I think you have to order one before they will ship it to you.


----------



## Drunkonjack (Mar 2, 2008)

m-fine said:


> I think you have to order one before they will ship it to you.


This must mean they are open for buissness ? 

before there were no phone #'s and no sales people to order from.

Good to see things are moving along.

But is Seaton getting anything done :boxer:


----------



## imported_m-fine (Mar 15, 2008)

Drunkonjack said:


> This must mean they are open for buissness ?
> 
> before there were no phone #'s and no sales people to order from.


Go to the "new" website and you can order online or find the phone number to call Ray. I would suggest calling so you can have an entertaining conversation with Ray to brighten your morning.



> But is Seaton getting anything done :boxer:


Is the sun blue? Is the sky pink? Did you enjoy your X-plosive sub while eating turkey last year? 

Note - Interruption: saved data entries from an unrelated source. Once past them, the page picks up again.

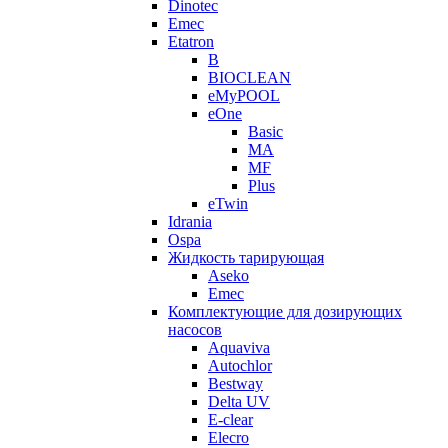
Dinotec
Emec
Etatron
B
BIOCLEAN
eMyPOOL
eOne
Basic
MA
MF
Plus
eTwin
Idrania
Ospa
Жидкость тарирующая
Aseko
Emec
Комплектующие для дозирующих
насосов
Aquaviva
Autochlor
Bestway
Delta UV
E-clear
Elecro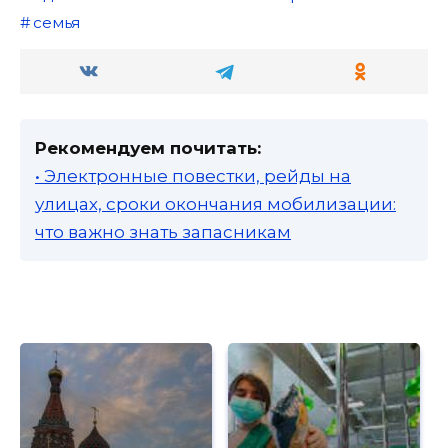
семья
Рекомендуем почитать:
• Электронные повестки, рейды на
улицах, сроки окончания мобилизации:
что важно знать запасникам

People named Mark move at a different pace, I would suggest patience, or better yet, a "motivational visit" to Chicago.


----------



## rumonkey2 (Jul 24, 2006)

*Hey, I'll tag along...*

just to give him some Monkey Biznez!

And take Spank Me Frank & Sound Vixen w/ you! No way Seaton can take on all 3 at once:mr-t::biglaugh::ufo:


----------



## Drunkonjack (Mar 2, 2008)

Will a gizmo work with an ipod ?


----------



## craigsub (Sep 9, 2006)

Drunkonjack said:


> Will a gizmo work with an ipod ?


DOJ .. Absolutely. My son uses his Ipod with a Gizmo, in a 2.1 system, in his room. He loves it. :boom:


----------



## Drunkonjack (Mar 2, 2008)

craigsub said:


> DOJ .. Absolutely. My son uses his Ipod with a Gizmo, in a 2.1 system, in his room. He loves it. :boom:


I want one then . 

I wanted one even if it didn't :assshake:


----------